[[ MATERIAL PROVIDED open ]]
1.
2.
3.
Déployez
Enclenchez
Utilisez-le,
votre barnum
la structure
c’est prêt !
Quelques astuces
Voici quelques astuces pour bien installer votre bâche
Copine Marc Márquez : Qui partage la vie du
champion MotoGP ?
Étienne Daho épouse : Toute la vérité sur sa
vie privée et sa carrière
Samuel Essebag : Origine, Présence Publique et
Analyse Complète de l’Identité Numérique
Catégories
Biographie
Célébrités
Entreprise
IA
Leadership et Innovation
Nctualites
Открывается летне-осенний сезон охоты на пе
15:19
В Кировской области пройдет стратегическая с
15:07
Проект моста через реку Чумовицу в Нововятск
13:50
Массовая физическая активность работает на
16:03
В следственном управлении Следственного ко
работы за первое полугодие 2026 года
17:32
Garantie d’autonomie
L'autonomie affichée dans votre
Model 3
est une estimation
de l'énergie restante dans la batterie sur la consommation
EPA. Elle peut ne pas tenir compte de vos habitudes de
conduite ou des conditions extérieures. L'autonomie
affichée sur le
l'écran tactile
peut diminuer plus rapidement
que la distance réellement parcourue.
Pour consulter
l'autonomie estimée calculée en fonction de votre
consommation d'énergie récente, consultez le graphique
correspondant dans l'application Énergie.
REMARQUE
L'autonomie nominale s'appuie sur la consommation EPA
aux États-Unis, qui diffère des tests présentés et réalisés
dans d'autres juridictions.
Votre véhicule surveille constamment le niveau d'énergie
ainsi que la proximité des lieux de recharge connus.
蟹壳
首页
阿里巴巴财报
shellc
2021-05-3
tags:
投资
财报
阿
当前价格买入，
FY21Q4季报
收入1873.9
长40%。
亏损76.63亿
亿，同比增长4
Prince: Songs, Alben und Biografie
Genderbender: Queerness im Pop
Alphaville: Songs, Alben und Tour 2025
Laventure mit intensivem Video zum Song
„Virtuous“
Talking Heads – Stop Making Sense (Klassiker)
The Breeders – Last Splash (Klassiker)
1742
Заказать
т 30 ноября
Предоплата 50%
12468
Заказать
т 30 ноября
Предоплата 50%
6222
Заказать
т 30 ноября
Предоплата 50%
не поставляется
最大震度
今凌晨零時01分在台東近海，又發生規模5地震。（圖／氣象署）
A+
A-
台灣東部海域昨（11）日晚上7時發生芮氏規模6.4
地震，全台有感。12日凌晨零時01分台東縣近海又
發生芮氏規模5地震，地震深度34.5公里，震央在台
[[ MATERIAL PROVIDED closed ]]
[[ MATERIAL PROVIDED open ]]
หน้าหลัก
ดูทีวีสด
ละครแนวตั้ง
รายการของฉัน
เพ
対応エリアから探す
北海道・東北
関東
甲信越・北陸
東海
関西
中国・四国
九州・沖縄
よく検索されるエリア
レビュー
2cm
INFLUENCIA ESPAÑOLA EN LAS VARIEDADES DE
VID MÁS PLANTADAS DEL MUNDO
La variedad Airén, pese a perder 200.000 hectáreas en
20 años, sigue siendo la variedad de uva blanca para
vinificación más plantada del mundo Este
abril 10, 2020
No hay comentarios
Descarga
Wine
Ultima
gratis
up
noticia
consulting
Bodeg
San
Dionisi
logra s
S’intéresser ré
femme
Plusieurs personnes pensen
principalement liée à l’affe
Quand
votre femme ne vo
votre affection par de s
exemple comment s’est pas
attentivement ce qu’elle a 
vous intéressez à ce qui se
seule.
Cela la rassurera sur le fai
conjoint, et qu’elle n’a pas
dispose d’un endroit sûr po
[[ MATERIAL PROVIDED closed ]]
[[ MATERIAL PROVIDED open ]]
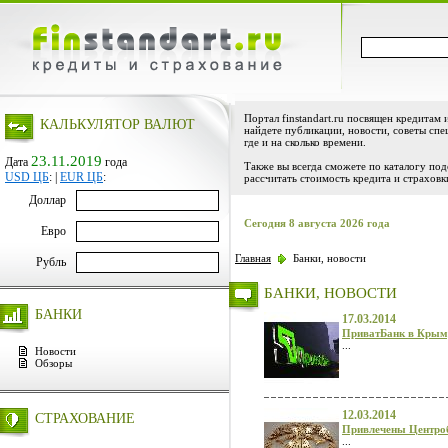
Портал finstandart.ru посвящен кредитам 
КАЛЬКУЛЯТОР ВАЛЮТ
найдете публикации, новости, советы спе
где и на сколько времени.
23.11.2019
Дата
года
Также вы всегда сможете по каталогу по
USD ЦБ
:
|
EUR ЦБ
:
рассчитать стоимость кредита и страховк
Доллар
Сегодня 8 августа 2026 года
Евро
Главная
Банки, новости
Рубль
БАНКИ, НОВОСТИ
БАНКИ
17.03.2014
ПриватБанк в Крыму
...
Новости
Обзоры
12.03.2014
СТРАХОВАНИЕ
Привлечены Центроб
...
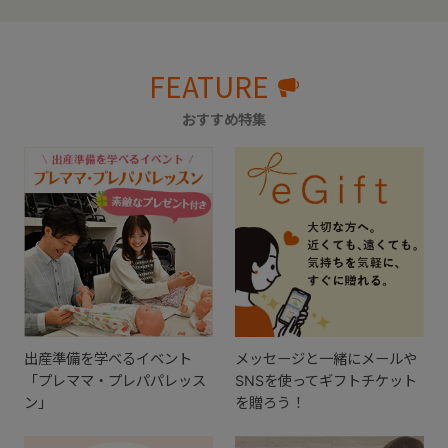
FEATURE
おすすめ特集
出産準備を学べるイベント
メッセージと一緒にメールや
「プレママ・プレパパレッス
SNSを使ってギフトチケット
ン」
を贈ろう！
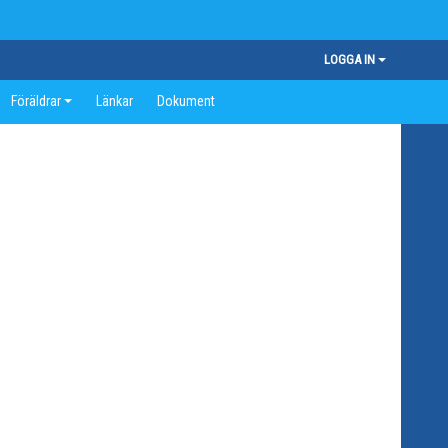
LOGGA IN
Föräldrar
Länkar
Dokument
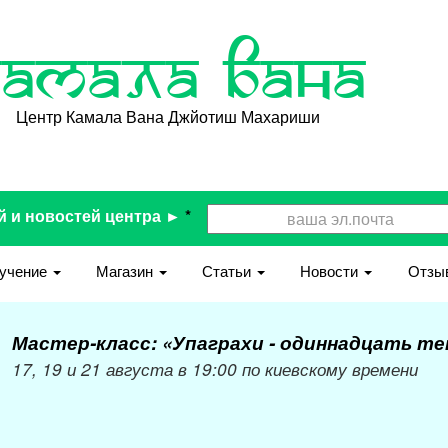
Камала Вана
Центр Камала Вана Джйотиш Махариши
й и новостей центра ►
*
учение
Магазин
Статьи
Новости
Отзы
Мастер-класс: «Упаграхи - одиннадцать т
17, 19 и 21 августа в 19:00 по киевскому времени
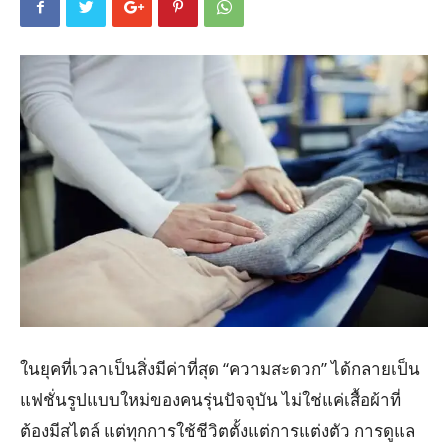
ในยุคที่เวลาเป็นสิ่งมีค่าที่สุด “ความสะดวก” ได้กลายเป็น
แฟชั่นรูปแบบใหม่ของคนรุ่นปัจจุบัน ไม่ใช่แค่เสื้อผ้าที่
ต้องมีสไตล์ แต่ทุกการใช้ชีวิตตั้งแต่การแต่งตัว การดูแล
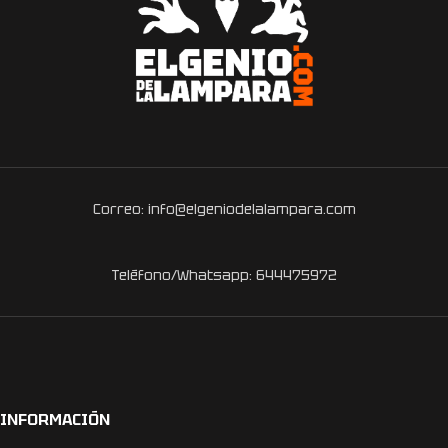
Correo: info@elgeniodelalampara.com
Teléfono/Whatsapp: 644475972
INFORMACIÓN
[[ MATERIAL PROVIDED closed ]]
--- TASK TO CARRY OUT ---
I would like the number of lines in the material above that contain the string "года", with no other words in the reply.

--- OUTPUT FOR THIS TASK ---
3